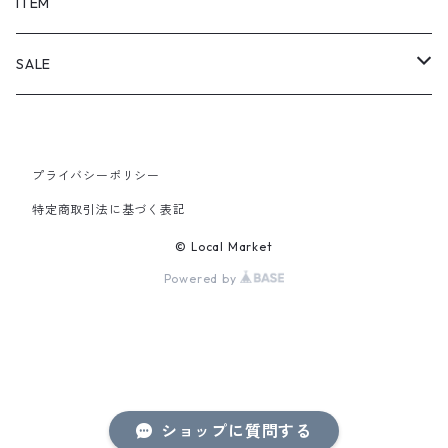
SHORTS
ITEM
PANTS
SALE
TOPS
プライバシーポリシー
PANTS
特定商取引法に基づく表記
ITEM
© Local Market
Powered by
ショップに質問する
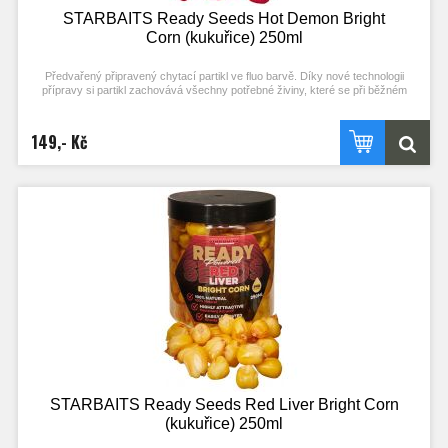
STARBAITS Ready Seeds Hot Demon Bright
Corn (kukuřice) 250ml
Předvařený připravený chytací partikl ve fluo barvě. Díky nové technologii
přípravy si partikl zachovává všechny potřebné živiny, které se při běžném
procesu vaření ztrácejí. Stačí otevřít a začít chytat! Každý typ partiklu se
připravuje individuální metodou pro zachování jejich maximální atraktivity.
149,- Kč
Nerozpouští PVA!
Typ partiklu: KUKUŘICE Příchuť: HOT DEMON (stejné složení příchuti jako
boilies)
STARBAITS Ready Seeds Red Liver Bright Corn
(kukuřice) 250ml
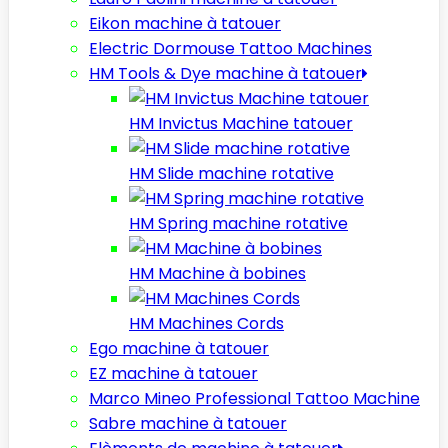
Eikon machine à tatouer
Electric Dormouse Tattoo Machines
HM Tools & Dye machine à tatouer
HM Invictus Machine tatouer
HM Slide machine rotative
HM Spring machine rotative
HM Machine à bobines
HM Machines Cords
Ego machine à tatouer
EZ machine à tatouer
Marco Mineo Professional Tattoo Machine
Sabre machine à tatouer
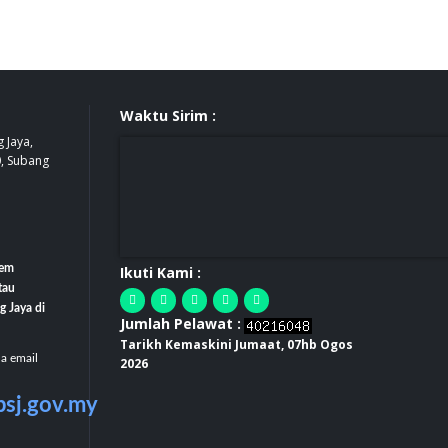
Waktu Sirim :
 Jaya,
0, Subang
tem
Ikuti Kami :
tau
g Jaya di
Jumlah Pelawat :
Tarikh Kemaskini Jumaat, 07hb Ogos
la email
2026
bsj.gov.my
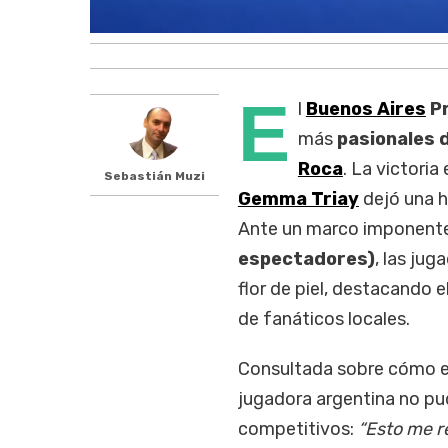
E
l
Buenos Aires
P
más
pasionales 
Roca
. La victoria
Sebastián Muzi
Gemma Triay
dejó una hu
Ante un marco imponent
espectadores)
, las ju
flor de piel, destacando e
de fanáticos locales.
Consultada sobre cómo exp
jugadora argentina no pu
competitivos:
“Esto me r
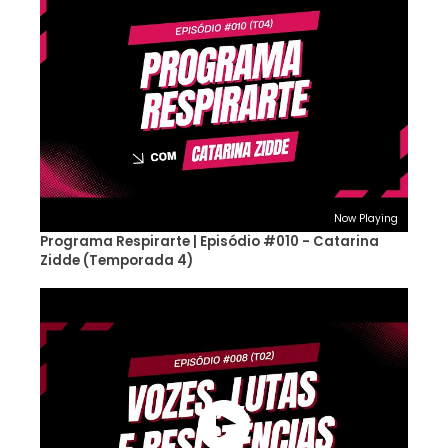
Now Playing
Programa Respirarte | Episódio #010 - Catarina
Zidde (Temporada 4)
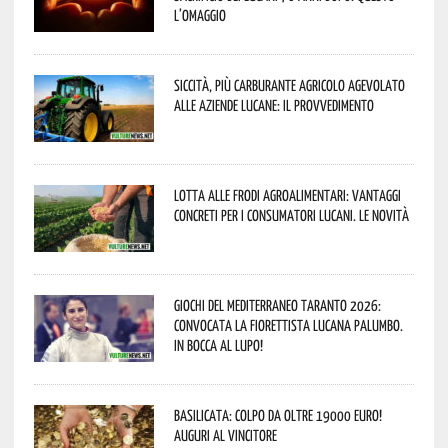
l’omaggio
Siccità, più carburante agricolo agevolato
alle aziende lucane: il provvedimento
Lotta alle frodi agroalimentari: vantaggi
concreti per i consumatori lucani. Le novità
Giochi del Mediterraneo Taranto 2026:
convocata la fiorettista lucana Palumbo.
In bocca al lupo!
Basilicata: colpo da oltre 19000 Euro!
Auguri al vincitore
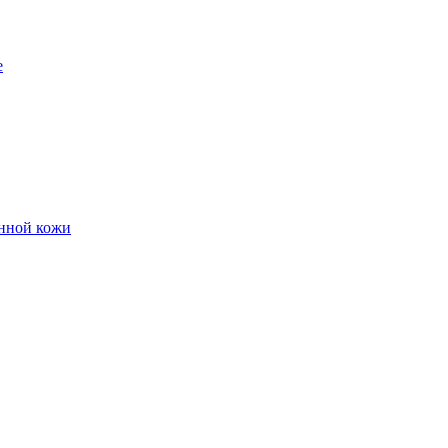
е
енной кожи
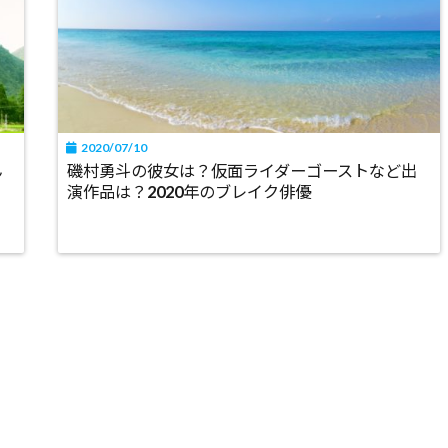
2020/07/10
ん
磯村勇斗の彼女は？仮面ライダーゴーストなど出
演作品は？2020年のブレイク俳優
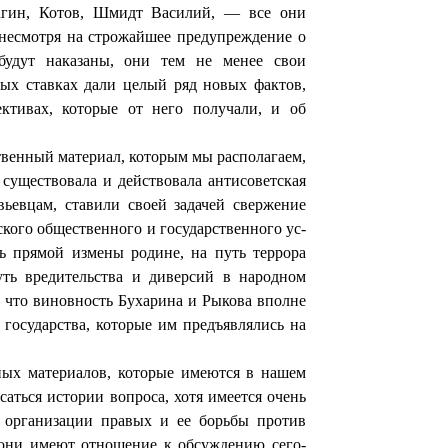
агин, Котов, Шмидт Ва­силий, — все они
 несмотря на строжайшее предупреждение о
бу­дут наказаны, они тем не менее свои
ных ставках дали целый ряд новых фактов,
ктивах, которые от него получали, и об
твенный материал, которым мы располагаем,
существо­вала и действовала антисоветская
ьевцам, ставили своей за­дачей свержение
кого общественного и государственного ус­
ь прямой измены родине, на путь террора
уть вредительства и диверсий в народном
, что виновность Бухарина и Рыко­ва вполне
 государства, которые им предъявлялись на
ных материалов, которые имеются в нашем
аться исто­рии вопроса, хотя имеется очень
я организации правых и ее борьбы против
ку они имеют отношение к обсуждению сего­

◇ ◇ ◇ ◇ ◇ ◇ ◇

What to do – Among the lines of the records above, count those containing the word "Corn", then give the number by itself.

Result for this exercise – 2